Doubles Take swings through North America with a look back and a glimpse of what’s ahead for the ATP and WTA Tours.
RECAPTURING THAT WINNING FEELING
After breaking out with two Grand Slam titles in 2018, it was expected that more success in 2019 would be a given for Katerina Siniakova and Barbora Krejcikova. However, that hadn’t been the case: The young Czechs only reached one final together through July.
Coming off a semifinal finish at Wimbledon, where they were the defending champions, the duo kicked off their hard-court campaign in Toronto, where, after a bye in the first round and a walkover in the second, they stood only three matches away from the title. An easier-than-expected quarterfinal and a tough semifinal battle put them in the championship round against Anna-Lena Groenefeld and Demi Schuurs.
The Czechs didn’t let the chance for another title slip them by as they defeated Schuurs, the defending champion, and Groenefeld in straight sets. It’s their first hard-court title together and sets them up nicely for a run at the US Open, which is only a few weeks away.
MASTERFUL IN MONTREAL
Amid all the surprise pairings, comebacks and unexpected splits this year in doubles on the ATP Tour, the play of Horacio Zeballos has been one of the constants.
The veteran Argentine, who had his Masters breakthrough earlier in the year with Nikola Mektic in Indian Wells, just added a second ATP Masters 1000-level title to his resume in Montreal with Marcel Granollers of Spain.
In a tournament hit with upsets from the start, Zeballos and Granollers—teaming up for the first time in their careers—beat Robin Haase and Wesley Koolhof in straight sets in the final in a battle of unseeded teams. It’s Granollers’ second title of 2019 and the third out of six finals for Zeballos, who was playing in Canada for the first time. Obviously, the vibes are right for him there: With the win, he also became the first man from Argentina to crack the top 10 in doubles.
Cincinnati represents the last major warm-up for both tours this week before the year’s final Slam, the US Open. On the men’s side, there’s a number of intriguing opening-round contests, like the Washington first-round rematch between top seeds Juan Sebastian Cabal/Robert Farah and Stefanos Tsitsipas/Nick Kyrgios. No. 2 seeds Lukasz Kubot and Marcelo opened up play against none other than Novak Djokovic and Janko Tipsarevic, and advanced handily, 6-2, 6-3.
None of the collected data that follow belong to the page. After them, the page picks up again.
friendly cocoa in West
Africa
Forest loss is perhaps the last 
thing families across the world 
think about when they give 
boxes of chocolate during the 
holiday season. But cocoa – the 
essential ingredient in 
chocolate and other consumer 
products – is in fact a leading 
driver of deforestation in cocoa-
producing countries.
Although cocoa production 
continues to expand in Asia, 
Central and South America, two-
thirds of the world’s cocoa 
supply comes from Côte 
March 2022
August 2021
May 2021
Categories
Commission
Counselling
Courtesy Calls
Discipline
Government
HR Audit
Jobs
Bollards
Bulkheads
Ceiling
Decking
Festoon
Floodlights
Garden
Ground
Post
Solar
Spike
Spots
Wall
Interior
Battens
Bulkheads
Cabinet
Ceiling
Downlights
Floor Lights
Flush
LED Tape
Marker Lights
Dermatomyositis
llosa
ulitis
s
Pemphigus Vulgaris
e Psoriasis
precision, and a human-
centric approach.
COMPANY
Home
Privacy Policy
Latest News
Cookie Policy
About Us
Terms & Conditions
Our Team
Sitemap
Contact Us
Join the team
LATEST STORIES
Perhaps the biggest news on the men’s side, though, is the reunion of Pierre-Hugues Herbert and Nicolas Mahut. The Frenchmen, who completed the career Grand Slam in Melbourne to start the year, spent the bulk of the clay-court stretch and all of the grass-court season apart as Herbert reportedly wanted to focus on singles. (Mahut did well for himself during the split, reaching the Wimbledon doubles final with Edouard Roger-Vasselin.) The plan was to reunite in Cincy, and here they are, already through to the second round after a tough battle against Nikola Mektic and Franko Skugor in their opener. Cincy’s a good spot for them to reunite: they won the tournament in 2017.
For the women, the top seeds are Su-Wei Hsieh and Barbora Strycova, this year’s Wimbledon champions who’ll be going for their fifth title of 2019 together. Elise Mertens and Aryna Sabalenka, who captured the Indian Wells-Miami “Sunshine Double” earlier in the season, are the No. 2 seeds, followed by Barbora Krejcikova and Katerina Siniakova.
A peek a little further down among the seeded teams reveals a must-see first-rounder: Hao-Ching and Latisha Chan, the No. 6 seeds, square off against Bethanie Mattek-Sands and CoCo Vandeweghe. The Americans, who won in Indian Wells a few years ago, are both on the comeback trail and will look to build up some momentum on arguably their best surface.